In its latest 10-Q filing with the U.S. Securities and Exchange Commission (SEC), Progressive disclosed that it may breach Florida’s statutory profit limit for personal auto insurance over the three-year period from 2023 to 2025. Under Florida Statutes 627.066 and 627.915, insurers must report any excess profits, and the Florida Office of Insurance Regulation (OIR) may require them to refund customers or apply premium credits — a process sometimes referred to as “regurgitation” within the insurance industry.
According to the law, profits are considered excessive when an insurer’s underwriting gains over three calendar-accident years exceed the anticipated profit by more than 5% of earned premiums.

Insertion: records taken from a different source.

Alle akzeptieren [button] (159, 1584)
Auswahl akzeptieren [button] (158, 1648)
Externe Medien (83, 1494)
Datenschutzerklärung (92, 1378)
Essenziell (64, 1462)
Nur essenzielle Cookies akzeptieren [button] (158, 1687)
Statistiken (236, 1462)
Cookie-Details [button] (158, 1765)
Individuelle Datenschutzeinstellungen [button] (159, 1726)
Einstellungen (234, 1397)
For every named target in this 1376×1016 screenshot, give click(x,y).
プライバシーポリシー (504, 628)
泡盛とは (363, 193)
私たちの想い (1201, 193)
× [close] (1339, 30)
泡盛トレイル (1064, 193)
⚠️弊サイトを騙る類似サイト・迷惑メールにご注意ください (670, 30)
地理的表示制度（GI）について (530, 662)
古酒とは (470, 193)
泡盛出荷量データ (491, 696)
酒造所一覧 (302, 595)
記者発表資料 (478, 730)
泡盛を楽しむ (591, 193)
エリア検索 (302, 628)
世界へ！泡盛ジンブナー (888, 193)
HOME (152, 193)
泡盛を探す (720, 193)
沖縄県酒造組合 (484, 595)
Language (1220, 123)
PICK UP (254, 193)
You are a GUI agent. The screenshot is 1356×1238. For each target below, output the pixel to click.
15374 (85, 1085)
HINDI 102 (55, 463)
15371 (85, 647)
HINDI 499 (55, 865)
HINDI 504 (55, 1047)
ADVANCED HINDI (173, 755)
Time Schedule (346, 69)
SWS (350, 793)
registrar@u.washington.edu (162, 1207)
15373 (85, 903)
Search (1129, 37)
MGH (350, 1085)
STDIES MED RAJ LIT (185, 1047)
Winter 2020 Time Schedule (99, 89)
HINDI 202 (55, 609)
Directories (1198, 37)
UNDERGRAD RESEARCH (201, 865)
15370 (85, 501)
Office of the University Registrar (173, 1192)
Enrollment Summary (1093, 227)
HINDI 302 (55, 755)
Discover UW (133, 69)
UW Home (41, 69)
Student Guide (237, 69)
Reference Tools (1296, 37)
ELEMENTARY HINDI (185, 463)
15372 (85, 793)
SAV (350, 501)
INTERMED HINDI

The underwriting gain is calculated by subtracting incurred losses, loss adjustment expenses (developed to an ultimate basis), administrative costs, and any policyholder dividends from the earned premium. This formula helps determine whether the company has profited more than allowed.
Progressive has not issued a public comment, but the SEC filing noted that a final determination will depend on factors like the 2025 hurricane season, which could impact loss reserves. More clarity is expected later this year.
Florida property insurers also face similar profit restrictions — typically around 4.5% — but can distribute profits through affiliated entities such as managing general agents or holding companies, a practice some lawmakers and consumer advocates criticize due to Florida’s high insurance rates. Auto insurers, however, often don’t have the same flexibility.
Progressive and other major auto carriers in Florida have recently enjoyed reduced loss adjustment costs, largely thanks to 2023 legislative reforms that ended one-way attorney fees and curbed excessive legal action over claims.
As a result, Florida’s top five auto insurers requested an average rate reduction of about 6% in 2024 — a move praised by Florida’s insurance commissioner in a recent bulletin.
Still, that may not be enough to keep Progressive below the profit cap.
“Despite these actions, it is possible that our profit for personal auto in Florida for the 2023 to 2025 period will exceed the statutory profit limit,” the company wrote in its SEC filing.
The Office of Insurance Regulation rarely enforces the excessive profits statute, but there have been exceptions. In June 2025, California Casualty Insurance Co. agreed to return or credit $341,500 to policyholders. In 2021, Nationwide Mutual Insurance was ordered to issue more than $11 million in refunds or credits due to similar violations.
Progressive did not specify how much it may owe, but the filing noted that the company has experienced “strong profitability” in its Florida personal auto line since the reforms took effect.
Other major insurers with a presence in Florida did not mention exceeding profit thresholds in their regulatory filings.
While Florida enforces profit limits, not all states do. New Jersey, for example, applies a variation of the Clifford Formula, capping profits around 3.5%, according to that state’s Division of Insurance and court rulings.